Succession plan mandate would result in ‘unworkable one-size-fits-all approach’

NCUA’s strategic planning proposal is “wholly inappropriate” as a regulation, though may be helpful to some credit unions as guidance. America’s Credit Unions Regulatory Advocacy Senior Counsel Luke Martone filed comments with NCUA Monday expressing these concerns, based on feedback from numerous member credit unions. In partnership with state Leagues, more than 150 credit unions also submitted comment letters as of Monday.

The proposal would require credit unions to establish and adhere to processes for succession planning. It expands on a 2022 proposal applying to state-chartered credit unions, broadening the scope of individuals that must be covered in the succession plan.

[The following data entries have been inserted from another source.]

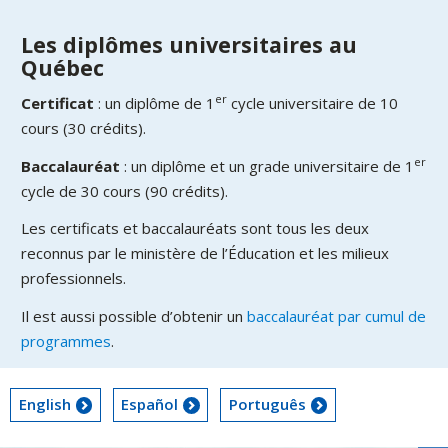
Les diplômes universitaires au
Québec
er
Certificat
: un diplôme de 1
cycle universitaire de 10
cours (30 crédits).
er
Baccalauréat
: un diplôme et un grade universitaire de 1
cycle de 30 cours (90 crédits).
Les certificats et baccalauréats sont tous les deux
reconnus par le ministère de l’Éducation et les milieux
professionnels.
Il est aussi possible d’obtenir un
baccalauréat par cumul de
programmes
.
English
Español
Português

“We vigorously push back against the need for and appropriateness of a succession planning mandate by the NCUA,” Martone wrote. “Despite the proposed language that the complexity of a succession plan be commensurate with the federally insured credit union’s size, complexity, and risk of operations, the mere mandate for a succession plan will result in an unworkable one-size-fits-all approach that simply will be of no benefit to some federally insured credit unions while introducing additional risk to others. It is necessary to understand that the systemic risk established by a lack of a succession planning mandate—as proffered by the NCUA—simply does not exist.

America’s Credit Unions agrees succession planning is an important component of a credit union’s strategic plan. Martone adds that NCUA examiners already review a credit union’s succession planning as part of the management component of the CAMELS rating system, “making this rulemaking redundant.”